A Gamebook Report with Graphviz, Google Sheets, Python, and Juypter/Colab

An 11 year old in our house needed to do a book report for school in the form of a board game and selected a gamebook, apparently the generic name for the trademarked Choose Your Own Adventure books. The non-linear narrative made the choice of board layout easy -- just use the graph of pages-transitions ("Turn to page 110").

The graphviz library is always my first choice when I want to visualize nodes and edges, and the python graphviz module provides a convenient way to get data into a renderable graph structure.

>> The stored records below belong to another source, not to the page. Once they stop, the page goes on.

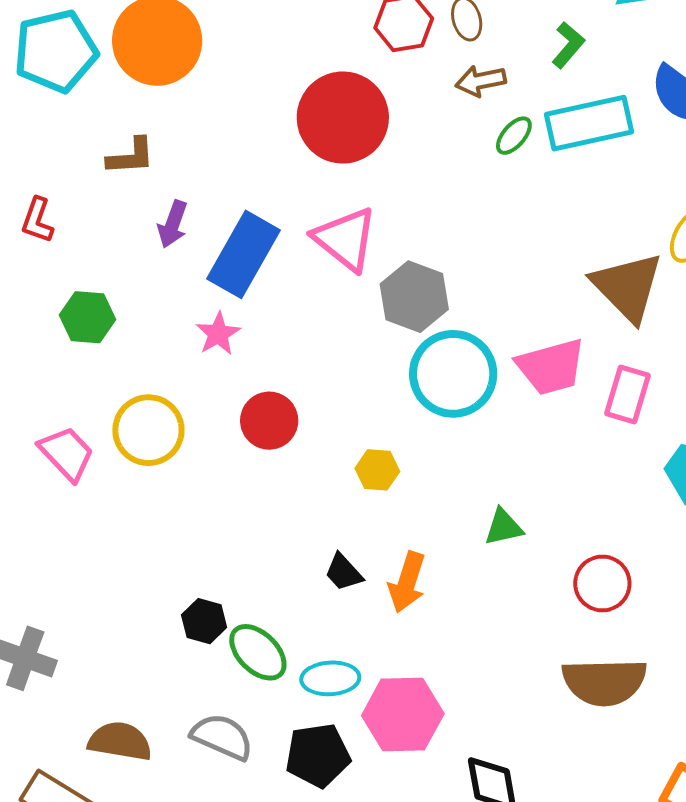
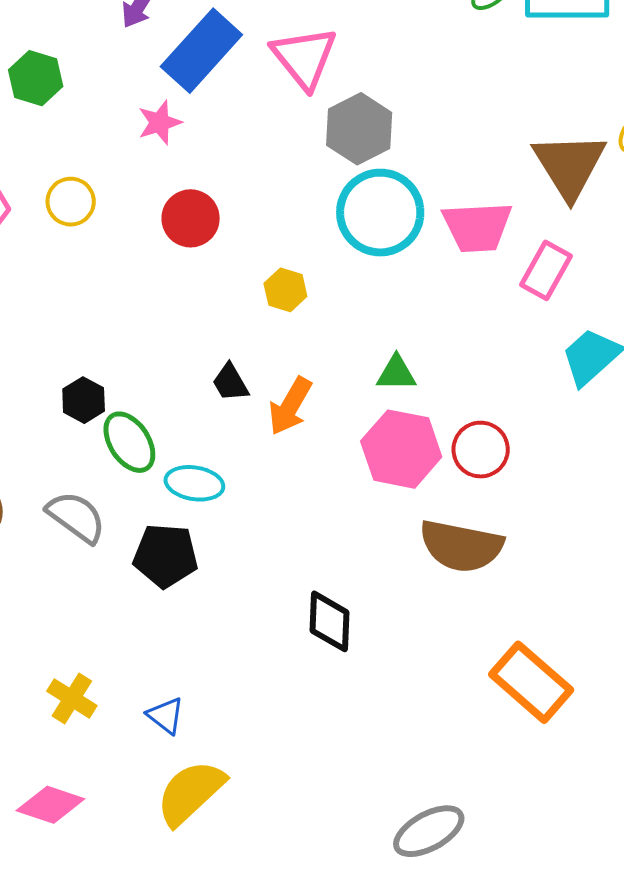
yellow circle: (148, 430) -> (71, 202), size x0.7
pink hexagon: (403, 715) -> (401, 449), moved

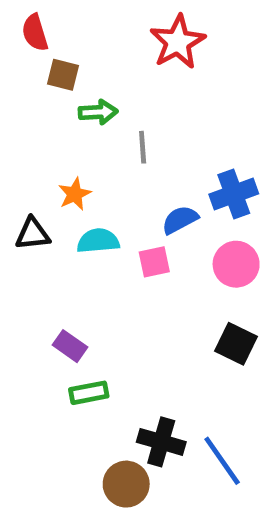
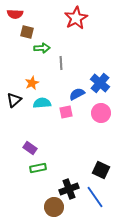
red semicircle: (35, 33) -> (15, 14), turned -70
blue cross: (234, 194) -> (100, 83), turned -30
black triangle: (33, 234) -> (14, 100), turned -35
black square: (236, 344) -> (101, 170), moved
black cross: (161, 442) -> (69, 189), turned -36

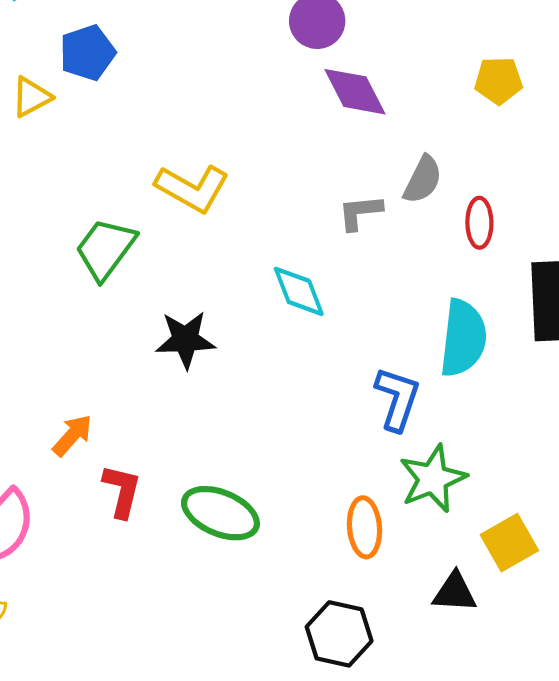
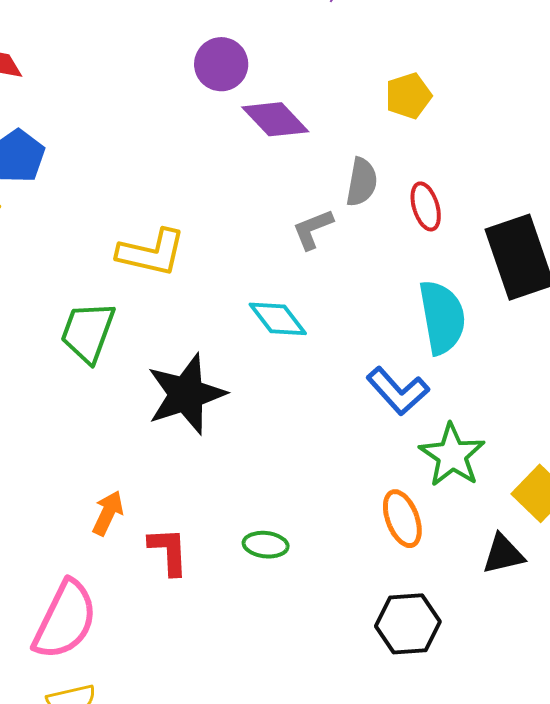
yellow pentagon: (499, 81) -> (408, 96), moved
black star: (185, 340) -> (186, 394), size x1.4
blue L-shape: (397, 399) -> (398, 391), turned 136
green ellipse: (220, 513) -> (266, 545), size x0.6

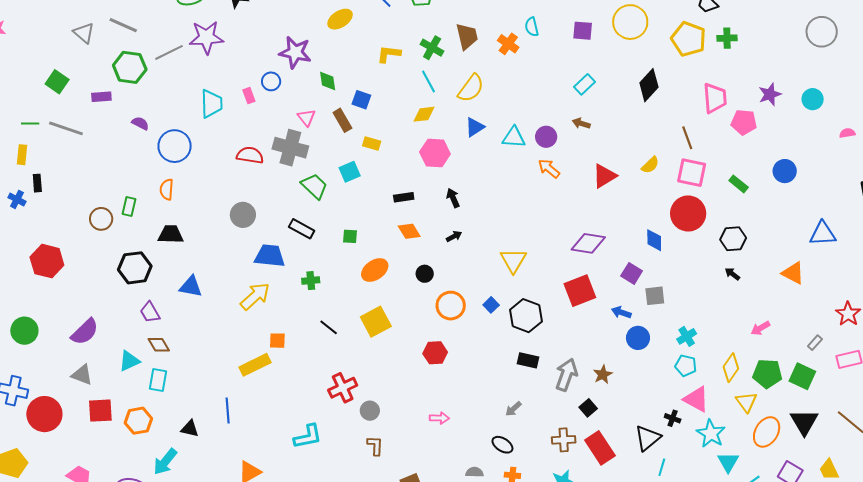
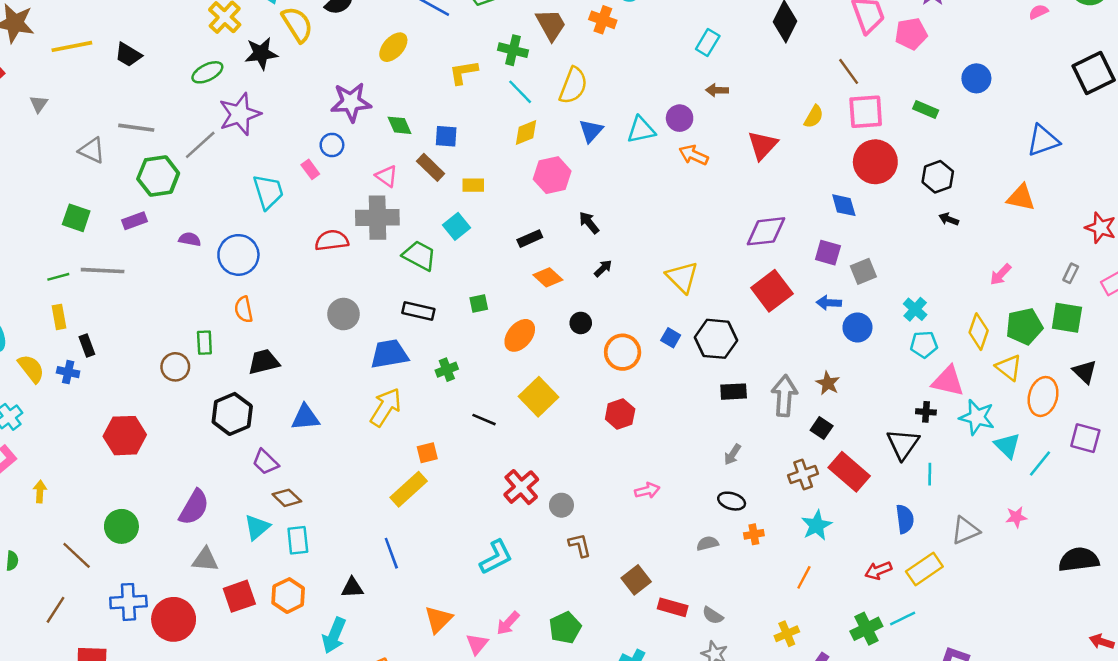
black triangle: (804, 422) -> (1085, 372), size x0.7

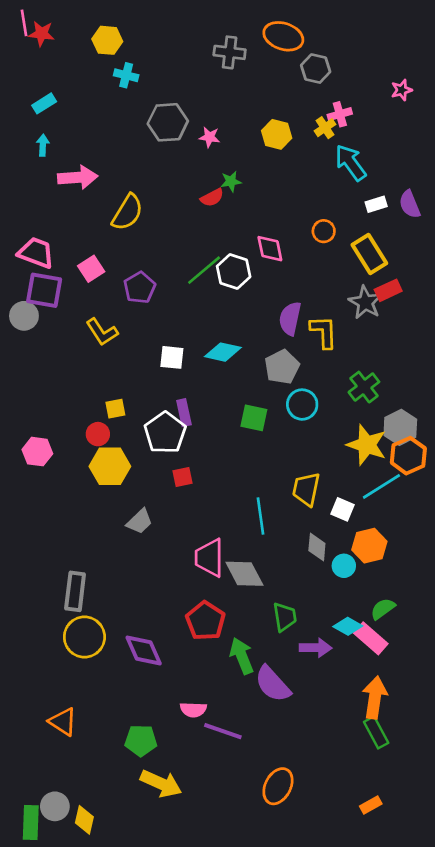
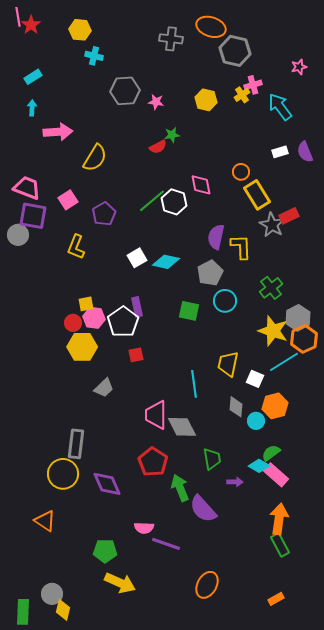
red star: (41, 34) -> (31, 25), turned 30
gray hexagon: (316, 69) -> (235, 51), size x1.4
cyan arrow: (351, 163) -> (280, 107), moved
yellow rectangle: (369, 254) -> (257, 195), moved
yellow L-shape: (102, 332) -> (76, 247), turned 55
white square: (172, 357) -> (137, 258), moved, turned -36
pink hexagon: (37, 452) -> (94, 318), moved
gray rectangle: (75, 591) -> (76, 444), moved
green semicircle: (383, 609) -> (271, 453), moved
purple arrow: (316, 648) -> (235, 482), size x0.7
orange triangle: (63, 722) -> (45, 521), moved
gray circle: (55, 806) -> (52, 594), moved

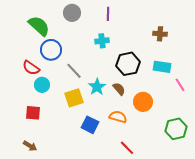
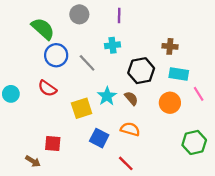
brown cross: (160, 34) -> (170, 46), moved
red semicircle: (31, 68) -> (47, 88), moved
gray line: (74, 71) -> (87, 63), moved
cyan circle: (42, 85) -> (11, 94), moved
orange circle: (143, 102) -> (170, 103), moved
red square: (33, 113) -> (53, 144), moved
red line: (127, 148) -> (126, 163), moved

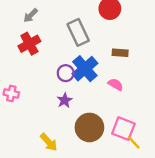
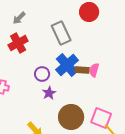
brown rectangle: (120, 53) -> (82, 70), moved
purple circle: (66, 73) -> (42, 74), moved
pink semicircle: (116, 84) -> (94, 70), moved, turned -104

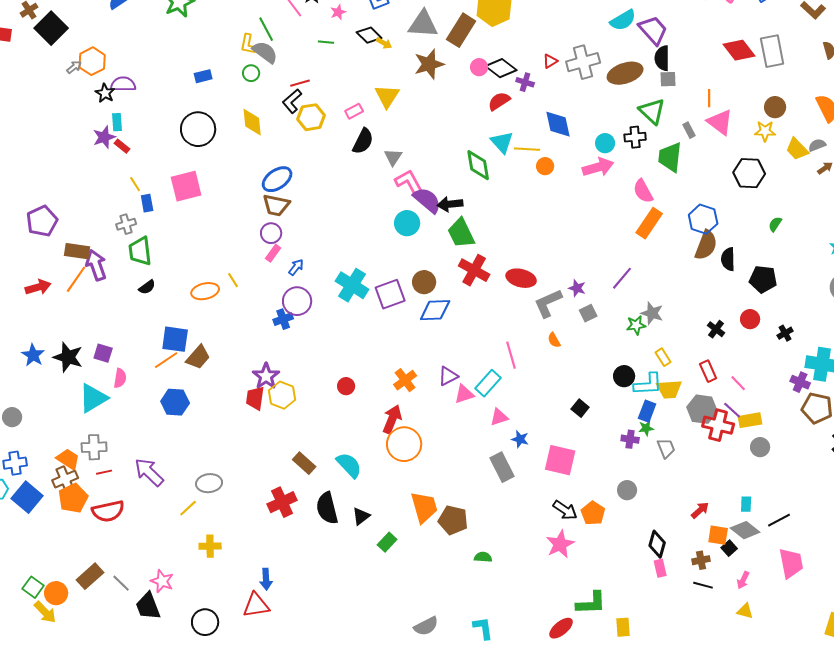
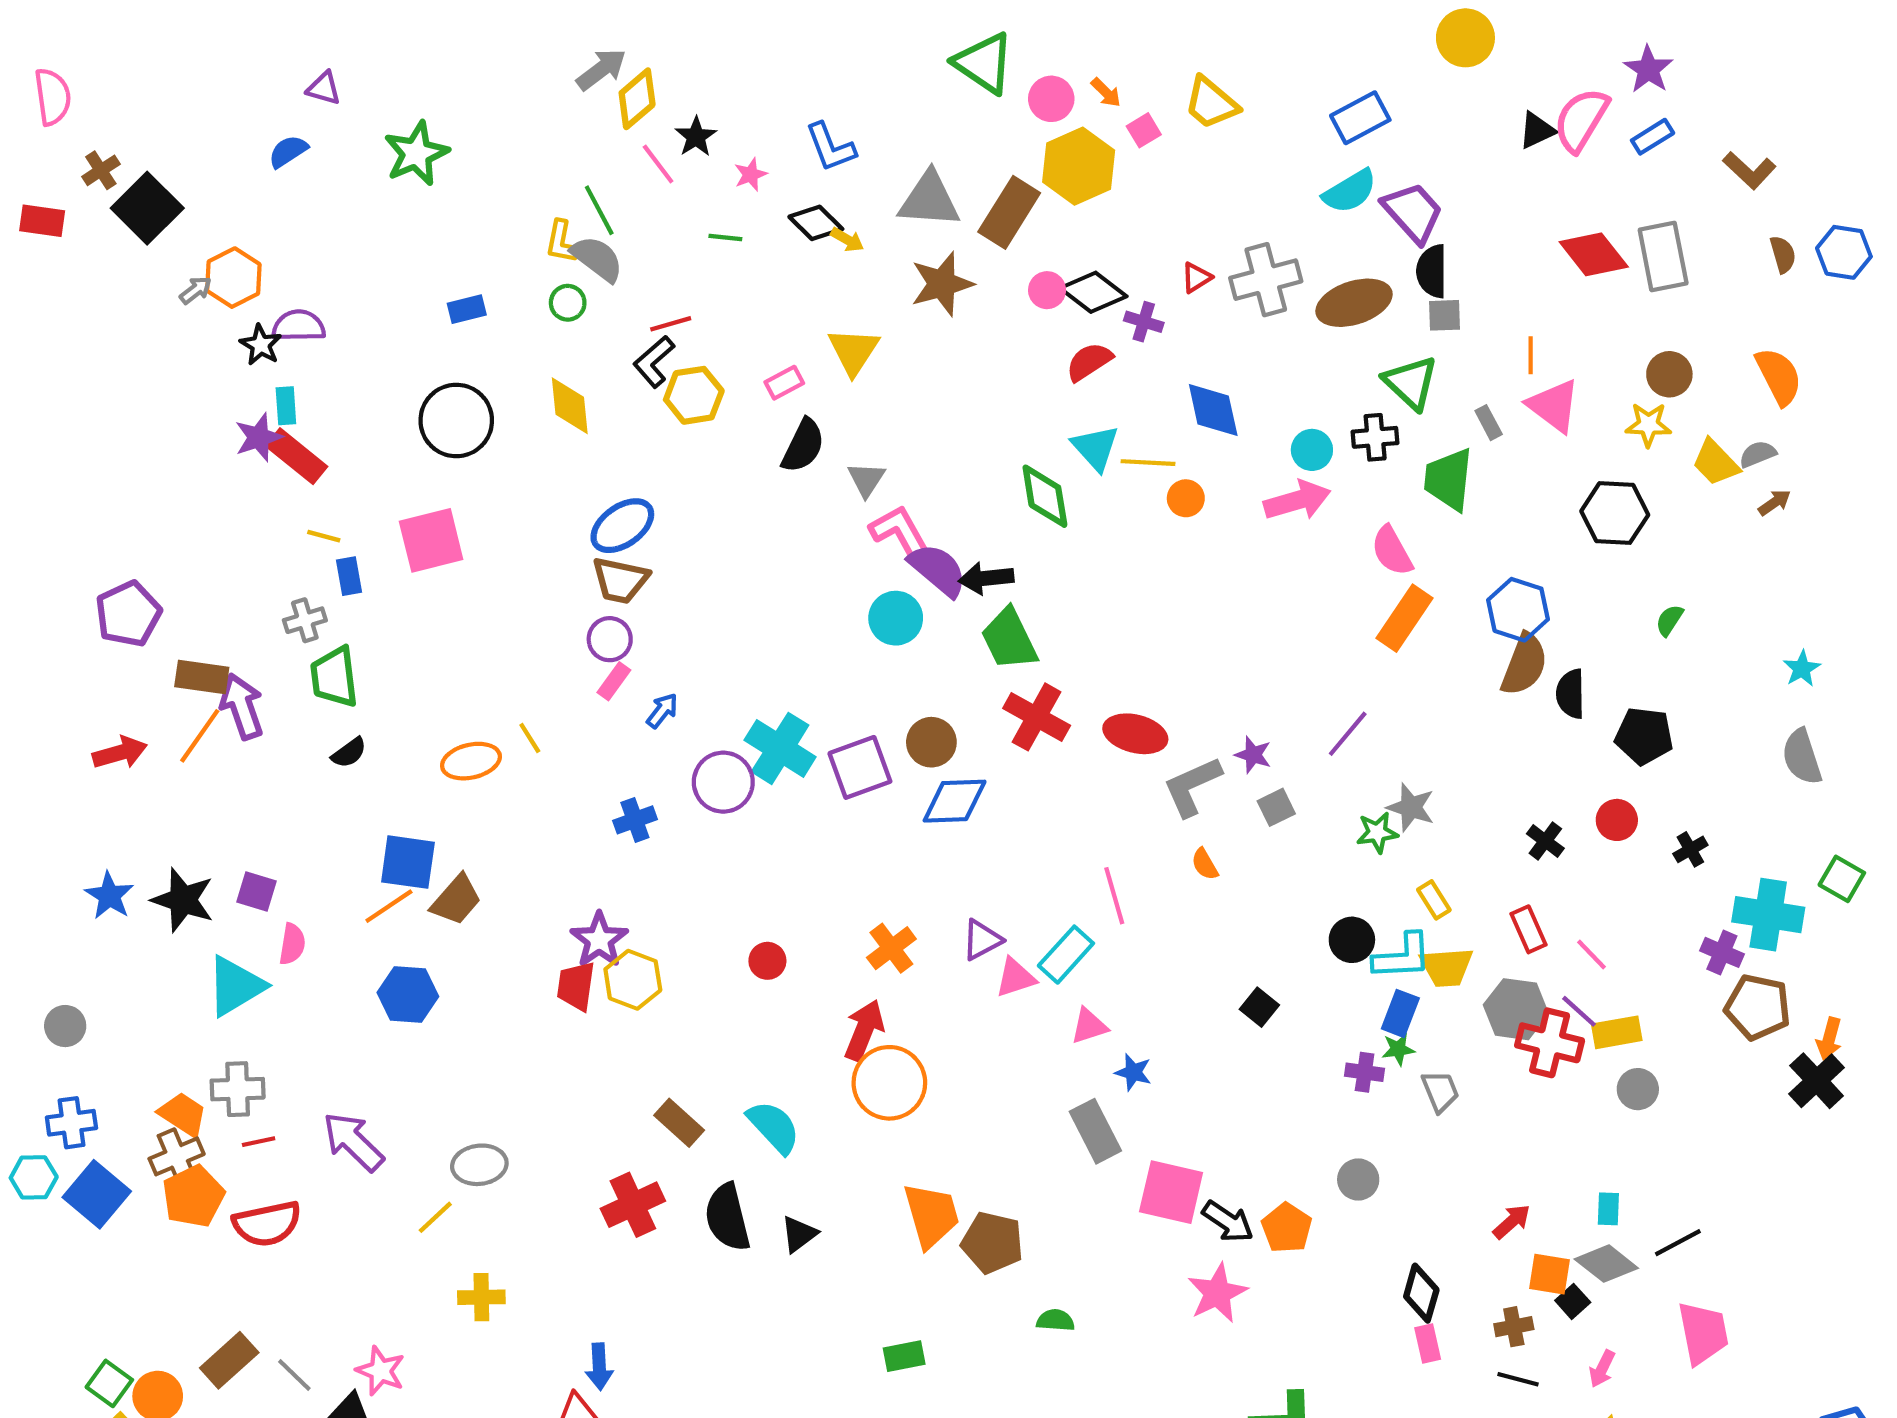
red rectangle: (122, 146) -> (296, 456), size x1.8
yellow line: (135, 184) -> (324, 536), turned -42
purple circle: (297, 301) -> (723, 782), moved
pink square: (560, 460) -> (1171, 1192), moved
green rectangle: (387, 542) -> (904, 1356), moved, turned 36

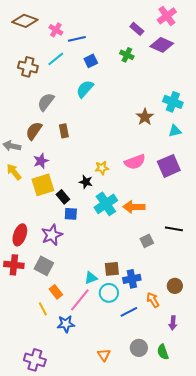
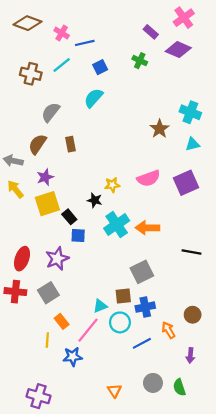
gray square: (147, 241) -> (142, 272), moved, size x1.5
gray square: (44, 266) -> (48, 293), turned 30
yellow line: (43, 309) -> (47, 340), turned 32

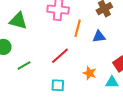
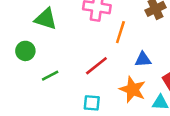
blue triangle: (99, 37) -> (143, 59), moved
orange star: (90, 73) -> (133, 89), size x1.5

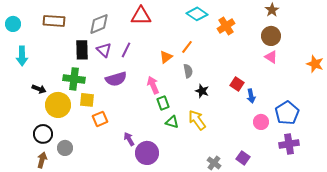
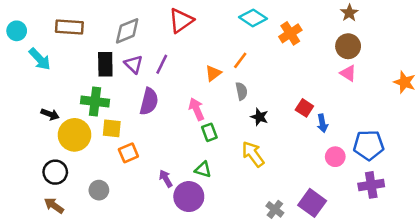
red triangle: (141, 16) -> (181, 21), turned -35
cyan arrow: (22, 56) -> (40, 59), moved, turned -42
purple semicircle: (116, 79) -> (149, 101), turned -60
blue pentagon: (287, 113) -> (369, 145), turned 30
green triangle: (172, 122) -> (203, 170), moved
gray circle: (65, 148) -> (99, 190), moved
purple square: (243, 158) -> (312, 203), size x1.5
brown arrow: (42, 160) -> (54, 206), turned -70

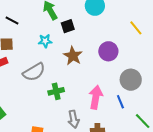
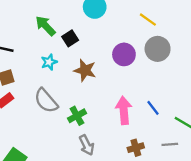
gray semicircle: (34, 72) -> (46, 101), turned 95
gray circle: (131, 80) -> (158, 49), moved
gray arrow: (74, 119) -> (87, 145), moved

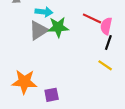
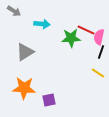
green star: (58, 27) -> (71, 38), moved
gray triangle: (38, 30) -> (25, 52), moved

I wanted to work with the 11 year old as much as possible, so I picked a programming environment that can be used anywhere, jupyter notebooks, and we ran it in Google's free hosted version called colab.

The data entry was going to be the most time consuming part of the project, and something we wanted to be able to work on both together and apart. For that I picked a Google sheet. It gave us the right mix of ease of entry, remote collaboration, and a familiar interface. Python can read from Google sheets directly using the gspread module, saving a transcription/import step.

It took us a few weeks of evenings to enter the book's info into the data spreadsheet. The two types of data we needed were places, essentially nodes, and decisions, which are edges. For every place we recorded starting page, a description of what happens, and the page where you next make a decision or reach an ending. For every decision we recorded the page where you were deciding, a description of the choice, and the page to which you'd go next. As you can see in the data spreadsheet that was 139 places/nodes and 177 decisions/edges.

Once we'd entered all the data we were able to run a short python program to load the data from the spreadsheet, transform it into a graph object, and then render that graph as a pdf file. That we printed with a large format printer, and then the 11 year old layered on art, puzzles, rules, and everything else that turns a digraph into a playable game. The final game board is shown below, with a zoomed section in the album.

One interesting thing about this particular book that was only evident once the full graph was in front of us was that the very first choice in the book splits you into one of two trees that never reconnect. Lots of later choices in the book loop back and cross over, but that first choice splits you into one of two separate books.

I've omitted the title and author info from the book to stop this giant spoiler from showing up on google searches, but the 11 year old assures me it was a good, fun read and recommends it.